Transcribed page contents
+ + + +

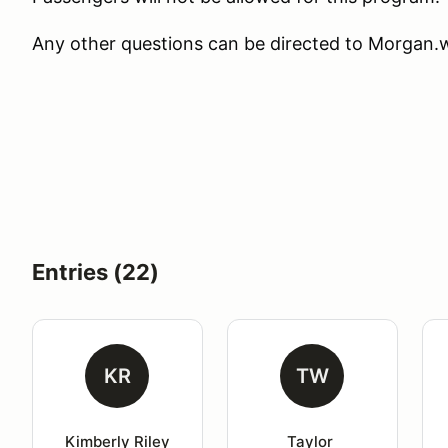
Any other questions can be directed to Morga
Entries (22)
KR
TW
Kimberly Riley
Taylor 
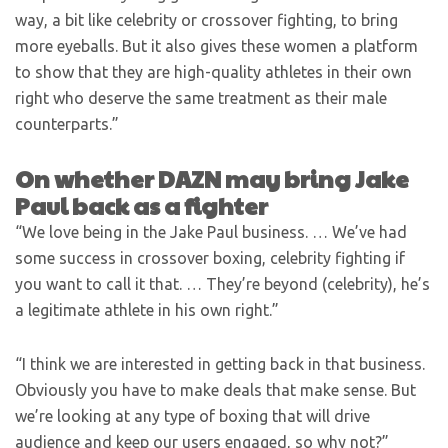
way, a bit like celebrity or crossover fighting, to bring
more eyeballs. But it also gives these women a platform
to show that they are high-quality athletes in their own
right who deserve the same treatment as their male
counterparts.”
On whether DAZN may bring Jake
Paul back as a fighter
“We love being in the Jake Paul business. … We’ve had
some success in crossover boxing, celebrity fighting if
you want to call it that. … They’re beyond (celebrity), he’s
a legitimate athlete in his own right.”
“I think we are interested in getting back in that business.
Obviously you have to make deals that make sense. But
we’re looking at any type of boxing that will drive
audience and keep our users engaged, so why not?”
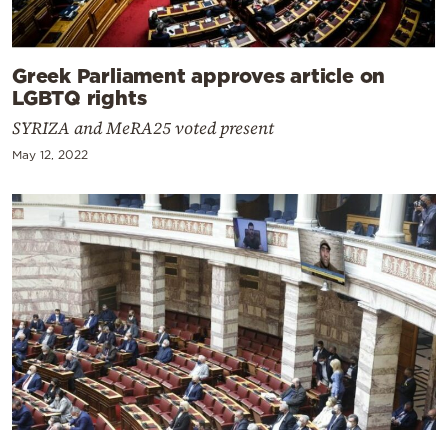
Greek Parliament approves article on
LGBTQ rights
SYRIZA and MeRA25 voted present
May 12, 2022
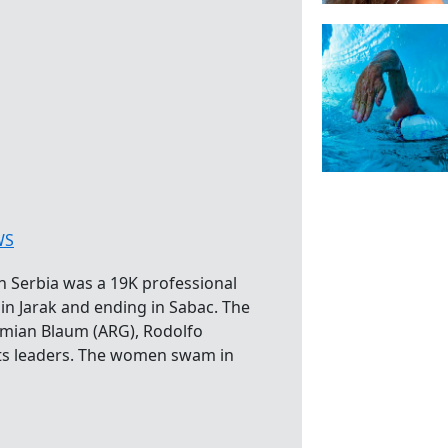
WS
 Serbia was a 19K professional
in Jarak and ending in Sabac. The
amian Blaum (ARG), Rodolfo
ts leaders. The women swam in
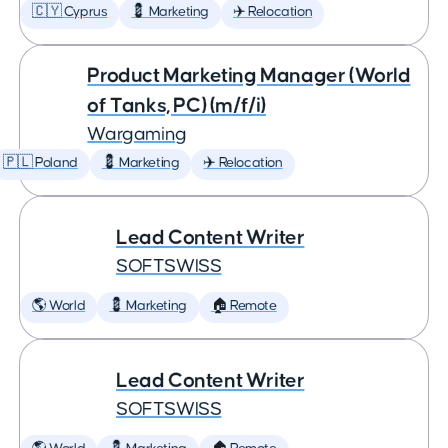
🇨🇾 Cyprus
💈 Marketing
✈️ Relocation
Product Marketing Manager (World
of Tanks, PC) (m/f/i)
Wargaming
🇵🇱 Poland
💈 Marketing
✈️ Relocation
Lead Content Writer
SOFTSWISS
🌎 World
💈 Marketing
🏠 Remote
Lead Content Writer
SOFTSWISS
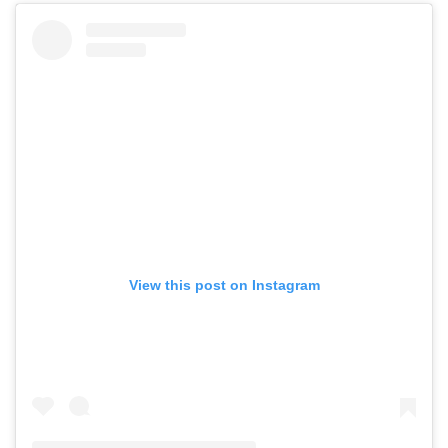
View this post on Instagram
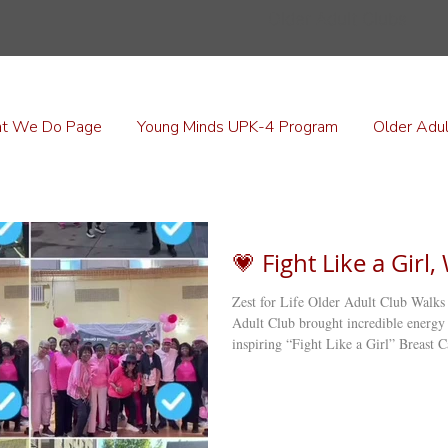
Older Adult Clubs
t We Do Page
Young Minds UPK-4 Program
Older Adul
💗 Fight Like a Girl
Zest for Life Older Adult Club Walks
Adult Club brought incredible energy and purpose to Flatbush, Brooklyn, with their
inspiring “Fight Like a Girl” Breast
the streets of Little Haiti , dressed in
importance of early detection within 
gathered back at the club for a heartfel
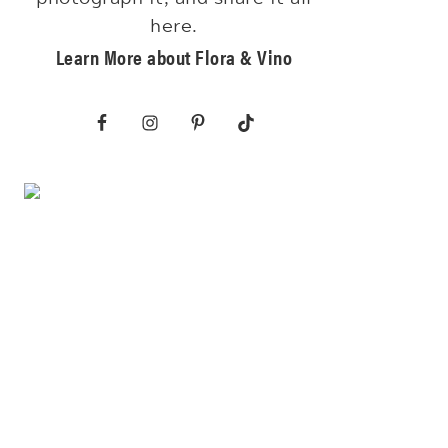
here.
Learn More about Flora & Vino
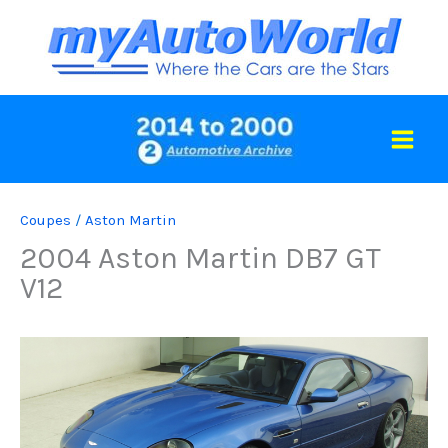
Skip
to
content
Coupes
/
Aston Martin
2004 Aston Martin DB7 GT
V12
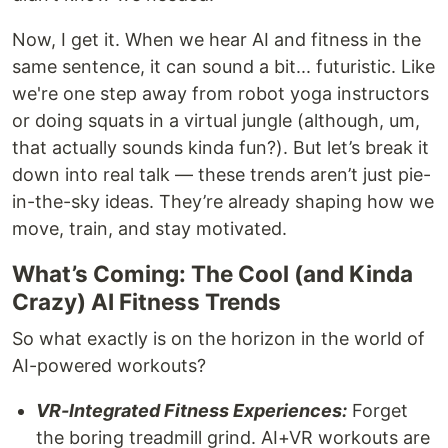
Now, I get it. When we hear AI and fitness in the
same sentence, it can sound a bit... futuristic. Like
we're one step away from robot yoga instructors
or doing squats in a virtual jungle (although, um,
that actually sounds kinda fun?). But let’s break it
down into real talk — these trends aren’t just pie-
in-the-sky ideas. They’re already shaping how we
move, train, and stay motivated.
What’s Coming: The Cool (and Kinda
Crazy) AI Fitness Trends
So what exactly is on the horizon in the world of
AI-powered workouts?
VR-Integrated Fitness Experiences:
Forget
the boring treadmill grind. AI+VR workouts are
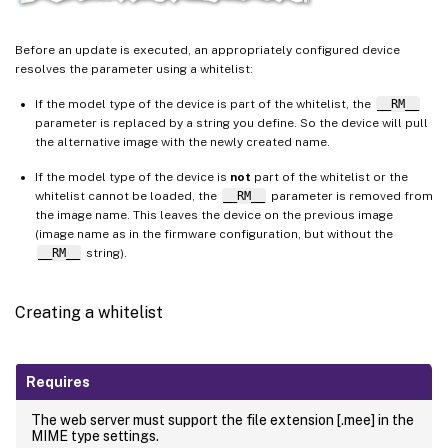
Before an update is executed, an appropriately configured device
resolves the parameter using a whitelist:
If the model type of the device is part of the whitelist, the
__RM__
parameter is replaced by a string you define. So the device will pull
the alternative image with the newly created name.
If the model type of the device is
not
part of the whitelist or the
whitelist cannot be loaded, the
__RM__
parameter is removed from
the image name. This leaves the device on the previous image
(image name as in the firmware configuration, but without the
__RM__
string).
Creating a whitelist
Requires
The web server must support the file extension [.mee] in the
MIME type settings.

+ + + +

> _Problem to solve_
Restate every record above word for word, without images.

> _The answer_
Any other questions can be directed to Morga
Entries (22)
KR
TW
Kimberly Riley
Taylor 
way, a bit like celebrity or crossover fighting, to bring
more eyeballs. But it also gives these women a platform
to show that they are high-quality athletes in their own
right who deserve the same treatment as their male
counterparts.”
On whether DAZN may bring Jake
Paul back as a fighter
“We love being in the Jake Paul business. … We’ve had
some success in crossover boxing, celebrity fighting if
you want to call it that. … They’re beyond (celebrity), he’s
a legitimate athlete in his own right.”
“I think we are interested in getting back in that business.
Obviously you have to make deals that make sense. But
we’re looking at any type of boxing that will drive
audience and keep our users engaged, so why not?”
Greek Parliament approves article on
LGBTQ rights
SYRIZA and MeRA25 voted present
May 12, 2022
WS
 Serbia was a 19K professional
in Jarak and ending in Sabac. The
amian Blaum (ARG), Rodolfo
ts leaders. The women swam in
🇨🇾 Cyprus
💈 Marketing
✈️ Relocation
Product Marketing Manager (World
of Tanks, PC) (m/f/i)
Wargaming
🇵🇱 Poland
💈 Marketing
✈️ Relocation
Lead Content Writer
SOFTSWISS
🌎 World
💈 Marketing
🏠 Remote
Lead Content Writer
SOFTSWISS
View this post on Instagram
Older Adult Clubs
t We Do Page
Young Minds UPK-4 Program
Older Adul
💗 Fight Like a Girl
Zest for Life Older Adult Club Walks
Adult Club brought incredible energy and purpose to Flatbush, Brooklyn, with their
inspiring “Fight Like a Girl” Breast
the streets of Little Haiti , dressed in
importance of early detection within 
gathered back at the club for a heartfel
here.
Learn More about Flora & Vino
Skip
to
content
Coupes
/
Aston Martin
2004 Aston Martin DB7 GT
V12
Now, I get it. When we hear AI and fitness in the
same sentence, it can sound a bit... futuristic. Like
we're one step away from robot yoga instructors
or doing squats in a virtual jungle (although, um,
that actually sounds kinda fun?). But let’s break it
down into real talk — these trends aren’t just pie-
in-the-sky ideas. They’re already shaping how we
move, train, and stay motivated.
What’s Coming: The Cool (and Kinda
Crazy) AI Fitness Trends
So what exactly is on the horizon in the world of
AI-powered workouts?
VR-Integrated Fitness Experiences:
Forget
the boring treadmill grind. AI+VR workouts are
Before an update is executed, an appropriately configured device
resolves the parameter using a whitelist:
If the model type of the device is part of the whitelist, the
__RM__
parameter is replaced by a string you define. So the device will pull
the alternative image with the newly created name.
If the model type of the device is
not
part of the whitelist or the
whitelist cannot be loaded, the
__RM__
parameter is removed from
the image name. This leaves the device on the previous image
(image name as in the firmware configuration, but without the
__RM__
string).
Creating a whitelist
Requires
The web server must support the file extension [.mee] in the
MIME type settings.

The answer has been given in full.